I stepped onto the plane in Fort Myers, Fla., my tears barely dry. I had been dreading this moment ever since New Year’s Day, when I found out my sister was moving away. I could sense that something was amiss when I joined our family gathering at our parents’ house. Dad immediately took me into his bedroom and closed the door.

“Your sister bought a house in Florida,” he said.

Sue had talked about moving to Florida for years, so it should not have been such a shock. But it hit me hard. I walked into the living room in a cloud of emotion.

My sister instantly appeared by my side. “This isn’t about you; it’s about me,” she said as tears spilled down her cheeks, mirroring my own. “I just want you to be OK with it.”

But I was angry – angry at her for wanting to leave me.

She tried to soften the blow by filling my head with promises of visiting twice a year, and flying me down to see her, too. “We’ll text and talk every day. It’ll be like I never left.”

But she was wrong. It would never be the same. She wouldn’t be coming over to share a bottle of wine or meeting me for lunch anymore. I selfishly didn’t want her to go.

My sister and I have always shared a special bond. Just one year apart, we were always together as youngsters. When our Mom passed away when I was 6, Sue stepped in as my protector, the one who would do anything for me.

We separated somewhat through high school, even though we were in the same grade, because we each had our own group of friends. But once we threw our graduation caps into the air, it was back to the way it used to be. And then our relationship grew – sissy and me, we were no longer just sisters. We were best friends, too.

So, how was I going to say goodbye? When we needed each other, we would no longer be just a 15-minute drive apart.

Every time I thought I had accepted it, the facts would crash back down on me. She was leaving me; just like Mom did, just like my brother did when he moved to El Paso 15 years ago. Mom’s death had instilled in us the importance of family. So why was everyone leaving?
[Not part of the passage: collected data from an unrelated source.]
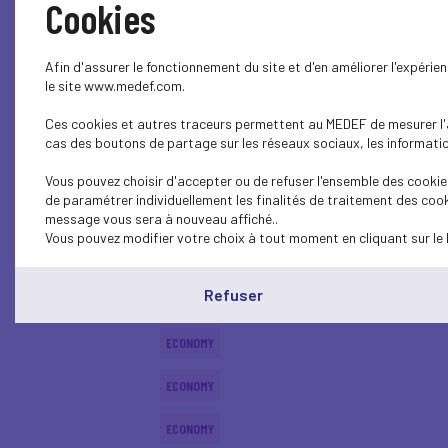
Cookies
ECONOMY
Afin d'assurer le fonctionnement du site et d'en améliorer l'expéri
ECONOMY
le site www.medef.com.
Ces cookies et autres traceurs permettent au MEDEF de mesurer l'au
ECONOMY
cas des boutons de partage sur les réseaux sociaux, les information
ECONOMY
Vous pouvez choisir d'accepter ou de refuser l'ensemble des cookies
de paramétrer individuellement les finalités de traitement des cook
SOCIAL
message vous sera à nouveau affiché..
Vous pouvez modifier votre choix à tout moment en cliquant sur le 
ECONOMY
Refuser
ECONOMY
ECONOMY
ECONOMY
ECONOMY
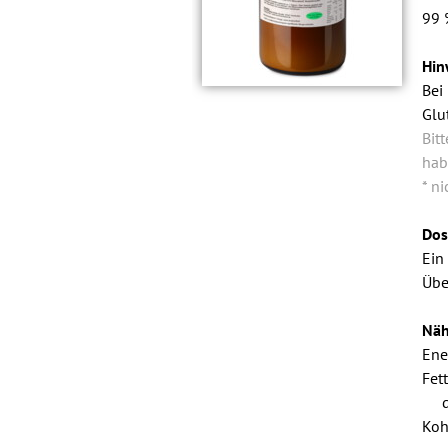
99 
Hin
Bei
Glu
Bit
hab
* n
Dos
Ein
Übe
Näh
Ene
Fett
Koh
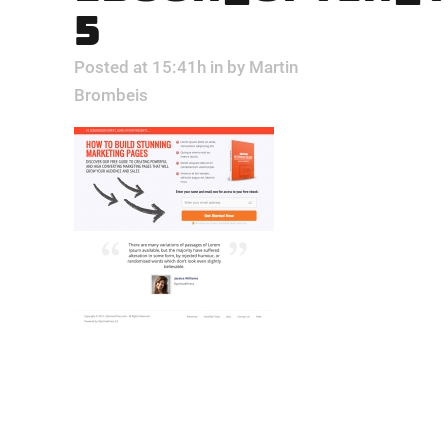
5
Posted at 15:41h
in
by
Martin
Brombeis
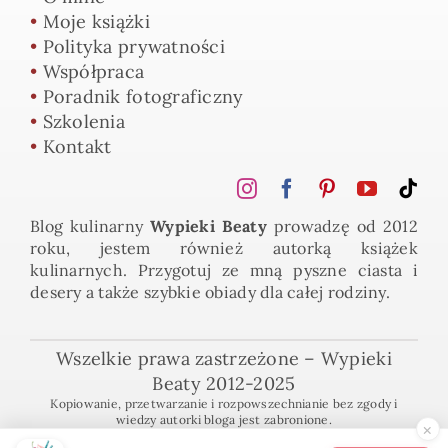
•
Moje książki
•
Polityka prywatności
•
Współpraca
•
Poradnik fotograficzny
•
Szkolenia
•
Kontakt
Blog kulinarny
Wypieki Beaty
prowadzę od 2012
roku, jestem również autorką książek
kulinarnych. Przygotuj ze mną pyszne ciasta i
desery a także szybkie obiady dla całej rodziny.
Wszelkie prawa zastrzeżone – Wypieki
Beaty 2012-2025
Kopiowanie, przetwarzanie i rozpowszechnianie bez zgody i
wiedzy autorki bloga jest zabronione.
×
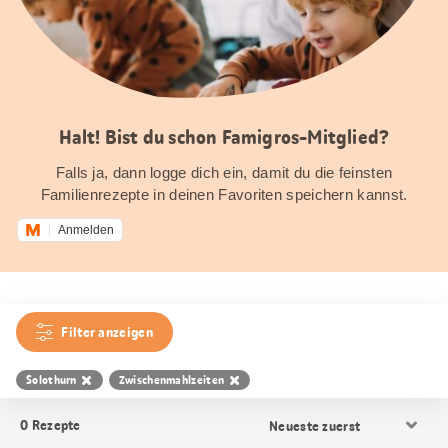
Halt! Bist du schon Famigros-Mitglied?
Falls ja, dann logge dich ein, damit du die feinsten
Familienrezepte in deinen Favoriten speichern kannst.
Anmelden
Filter anzeigen
Solothurn
Zwischenmahlzeiten
Resultat
0
Rezepte
Sortierung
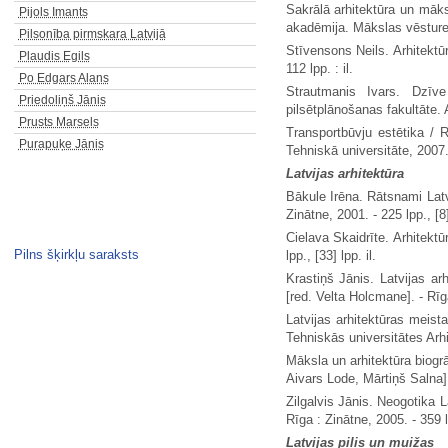
Sakrālā arhitektūra un māksl
Pijols Imants
akadēmija. Mākslas vēstures 
Pilsonība pirmskara Latvijā
Stīvensons Neils. Arhitektū
Plaudis Egils
112 lpp. : il.
Po Edgars Alans
Strautmanis Ivars. Dzīve
Priedoliņš Jānis
pilsētplānošanas fakultāte. A
Prusts Marsels
Transportbūvju estētika / R
Purapuķe Jānis
Tehniskā universitāte, 2007.
Latvijas arhitektūra
Bākule Irēna. Rātsnami Latv
Zinātne, 2001. - 225 lpp., [8
Cielava Skaidrīte. Arhitektū
Pilns šķirkļu saraksts
lpp., [33] lpp. il.
Krastiņš Jānis. Latvijas ar
[red. Velta Holcmane]. - Rīga 
Latvijas arhitektūras meista
Tehniskās universitātes Arhi
Māksla un arhitektūra biogrāf
Aivars Lode, Mārtiņš Salna].
Zilgalvis Jānis. Neogotika L
Rīga : Zinātne, 2005. - 359 l
Latvijas pilis un muižas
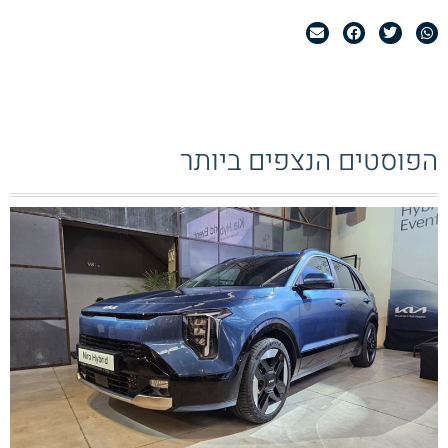
הפוסטים הנצפים ביותר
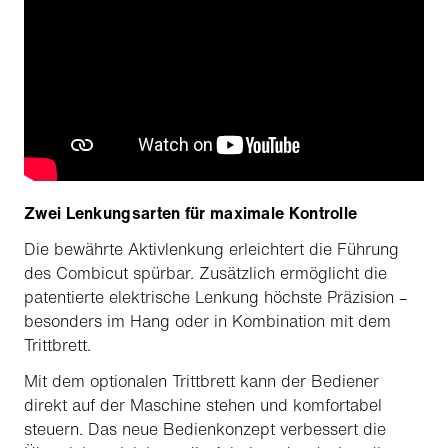
Zwei Lenkungsarten für maximale Kontrolle
Die bewährte Aktivlenkung erleichtert die Führung
des Combicut spürbar. Zusätzlich ermöglicht die
patentierte elektrische Lenkung höchste Präzision –
besonders im Hang oder in Kombination mit dem
Trittbrett.
Mit dem optionalen Trittbrett kann der Bediener
direkt auf der Maschine stehen und komfortabel
steuern. Das neue Bedienkonzept verbessert die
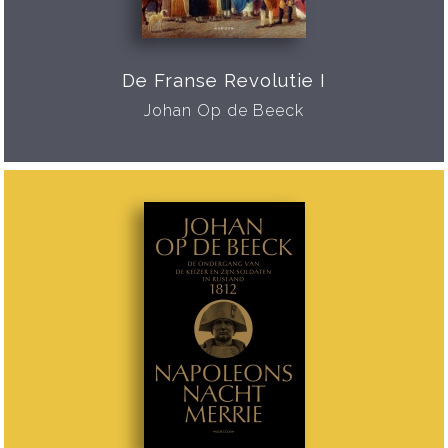
De Franse Revolutie I
Johan Op de Beeck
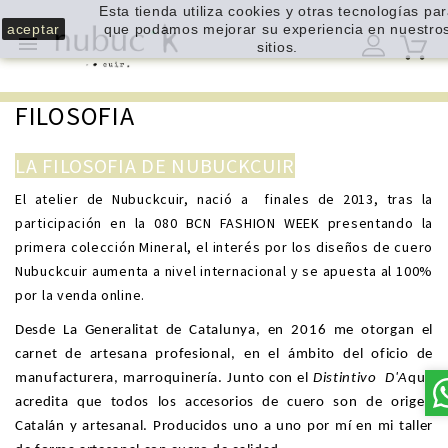
Esta tienda utiliza cookies y otras tecnologías pa
aceptar
que podamos mejorar su experiencia en nuestro

sitios.
FILOSOFIA
LA FILOSOFIA DE NUBUCKCUIR
El atelier de Nubuckcuir, nació
a
finales de 2013, tras la
participación en la 080 BCN FASHION WEEK presentando la
primera colección Mineral, el interés por los diseños de cuero
Nubuckcuir aumenta a nivel internacional y se apuesta al 100%
por la venda online.
Desde La Generalitat de Catalunya, en 2016 me otorgan el
carnet de artesana profesional, en el ámbito del oficio de
manufacturera, marroquinería. Junto con el
Distintivo D'A
que
acredita que todos los accesorios de cuero son de origen
Catalán y artesanal. Producidos uno a uno por mí en mi taller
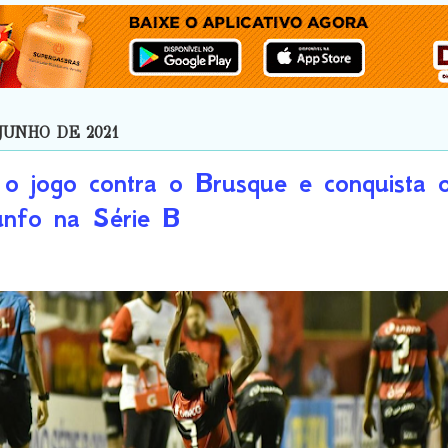
JUNHO DE 2021
a o jogo contra o Brusque e conquista 
iunfo na Série B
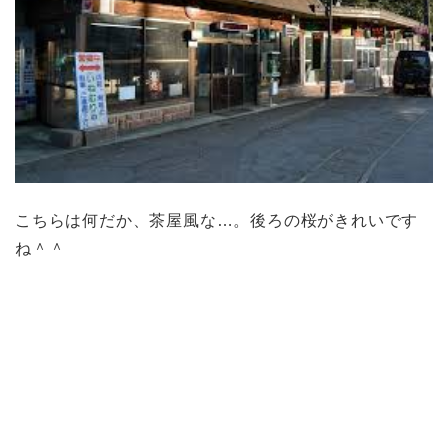
こちらは何だか、茶屋風な…。後ろの桜がきれいです
ね＾＾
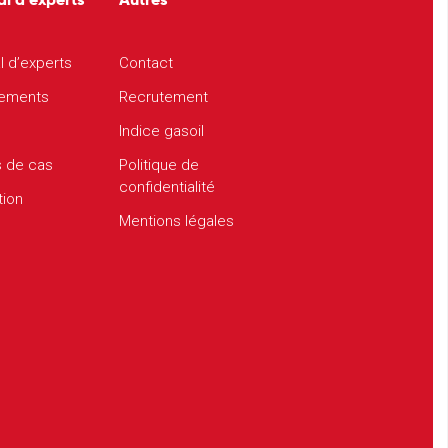
l d’experts
Contact
ements
Recrutement
Indice gasoil
s de cas
Politique de
confidentialité
tion
Mentions légales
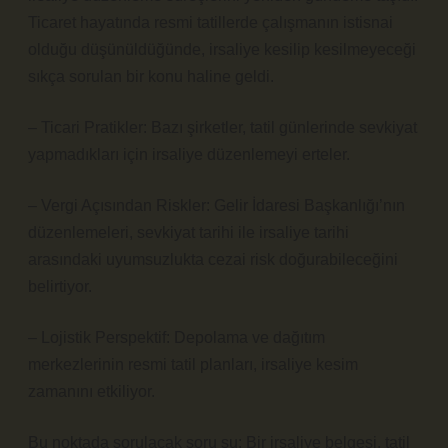
Ticaret hayatında resmi tatillerde çalışmanın istisnai
olduğu düşünüldüğünde, irsaliye kesilip kesilmeyeceği
sıkça sorulan bir konu haline geldi.
– Ticari Pratikler: Bazı şirketler, tatil günlerinde sevkiyat
yapmadıkları için irsaliye düzenlemeyi erteler.
– Vergi Açısından Riskler: Gelir İdaresi Başkanlığı’nın
düzenlemeleri, sevkiyat tarihi ile irsaliye tarihi
arasındaki uyumsuzlukta cezai risk doğurabileceğini
belirtiyor.
– Lojistik Perspektif: Depolama ve dağıtım
merkezlerinin resmi tatil planları, irsaliye kesim
zamanını etkiliyor.
Bu noktada sorulacak soru şu: Bir irsaliye belgesi, tatil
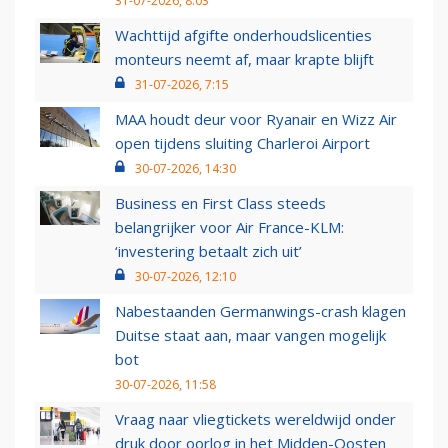
31-07-2026, 8:03
Wachttijd afgifte onderhoudslicenties
monteurs neemt af, maar krapte blijft
31-07-2026, 7:15
MAA houdt deur voor Ryanair en Wizz Air
open tijdens sluiting Charleroi Airport
30-07-2026, 14:30
Business en First Class steeds
belangrijker voor Air France-KLM:
‘investering betaalt zich uit’
30-07-2026, 12:10
Nabestaanden Germanwings-crash klagen
Duitse staat aan, maar vangen mogelijk
bot
30-07-2026, 11:58
Vraag naar vliegtickets wereldwijd onder
druk door oorlog in het Midden-Oosten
I had five months before the big move. Friends and family kept telling me the same thing: “You’ll have another place to visit.” Who needs another place to visit? I hardly made it to El Paso as it was.

By February, I had gotten past the anger. I truly did want my sister to be happy. Like any supportive sister would, I had to accept it and let her go.

When Sue asked me if I would drive down to Florida with her to help her move, how could I say no? I spent a week with her unpacking her things, wearing my happy face. During that time, I put my feelings aside so I could enjoy the time we had together.

Once the plane landed back in Buffalo, the fact that Sue was more than 1,000 miles away didn’t seem real. It still doesn’t. I guess it won’t until I pick up the phone to see what she is doing next weekend so we can get together. Then reality will set in.

I’ll have a pity party for myself, and then I’ll move on. After all, she is my sissy, and I would do anything for her. Even act happy when I’m not.